The entries are to be reproduced verbatim, with all pictures omitted.

[Page-level text extractions]
------

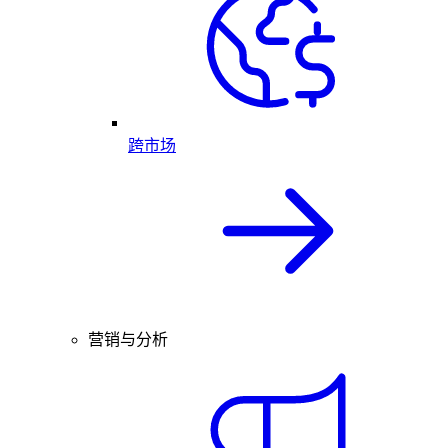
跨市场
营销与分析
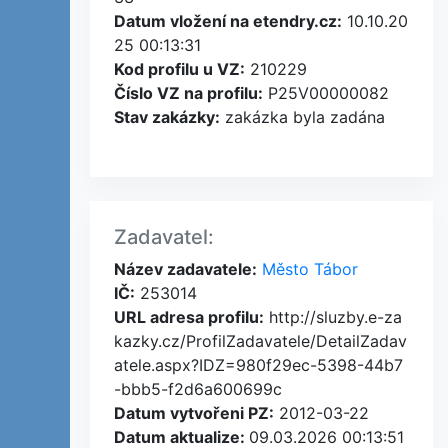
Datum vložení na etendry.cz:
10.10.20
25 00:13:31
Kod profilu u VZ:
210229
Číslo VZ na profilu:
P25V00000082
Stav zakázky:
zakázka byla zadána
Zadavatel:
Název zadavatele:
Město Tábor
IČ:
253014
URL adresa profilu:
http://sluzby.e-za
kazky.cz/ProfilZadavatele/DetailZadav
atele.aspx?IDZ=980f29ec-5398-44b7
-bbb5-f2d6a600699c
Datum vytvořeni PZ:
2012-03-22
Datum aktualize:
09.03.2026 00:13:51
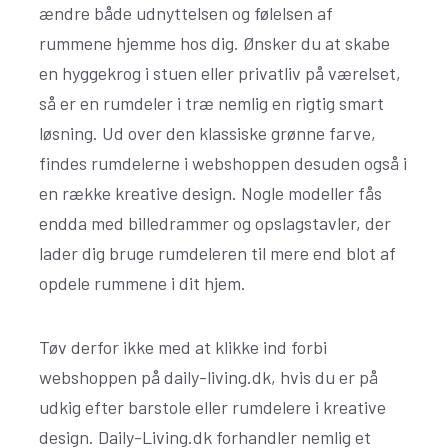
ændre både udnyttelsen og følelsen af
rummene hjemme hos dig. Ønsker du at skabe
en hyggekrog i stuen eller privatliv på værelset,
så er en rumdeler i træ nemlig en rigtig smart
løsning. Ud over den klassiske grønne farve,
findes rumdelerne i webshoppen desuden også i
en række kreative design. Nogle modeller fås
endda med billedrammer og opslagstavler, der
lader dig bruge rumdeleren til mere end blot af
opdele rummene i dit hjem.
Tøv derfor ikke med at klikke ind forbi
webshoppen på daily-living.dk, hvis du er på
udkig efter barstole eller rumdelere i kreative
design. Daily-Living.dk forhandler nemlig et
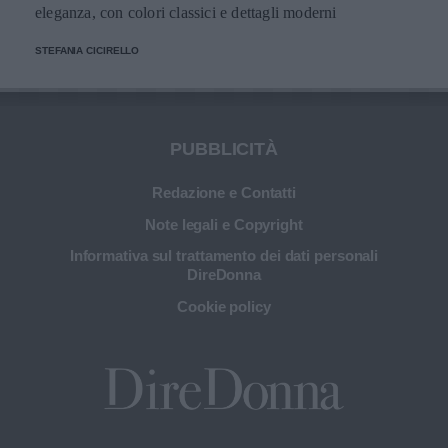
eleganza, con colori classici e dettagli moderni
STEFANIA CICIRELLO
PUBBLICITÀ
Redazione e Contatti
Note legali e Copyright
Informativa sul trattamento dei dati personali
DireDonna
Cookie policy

------

§ **TASK RESPONSE**:
跨市场
营销与分析
Datum vložení na etendry.cz:
10.10.20
25 00:13:31
Kod profilu u VZ:
210229
Číslo VZ na profilu:
P25V00000082
Stav zakázky:
zakázka byla zadána
Zadavatel:
Název zadavatele:
Město Tábor
IČ:
253014
URL adresa profilu:
http://sluzby.e-za
kazky.cz/ProfilZadavatele/DetailZadav
atele.aspx?IDZ=980f29ec-5398-44b7
-bbb5-f2d6a600699c
Datum vytvořeni PZ:
2012-03-22
Datum aktualize:
09.03.2026 00:13:51
ændre både udnyttelsen og følelsen af
rummene hjemme hos dig. Ønsker du at skabe
en hyggekrog i stuen eller privatliv på værelset,
så er en rumdeler i træ nemlig en rigtig smart
løsning. Ud over den klassiske grønne farve,
findes rumdelerne i webshoppen desuden også i
en række kreative design. Nogle modeller fås
endda med billedrammer og opslagstavler, der
lader dig bruge rumdeleren til mere end blot af
opdele rummene i dit hjem.
Tøv derfor ikke med at klikke ind forbi
webshoppen på daily-living.dk, hvis du er på
udkig efter barstole eller rumdelere i kreative
design. Daily-Living.dk forhandler nemlig et
eleganza, con colori classici e dettagli moderni
STEFANIA CICIRELLO
PUBBLICITÀ
Redazione e Contatti
Note legali e Copyright
Informativa sul trattamento dei dati personali
DireDonna
Cookie policy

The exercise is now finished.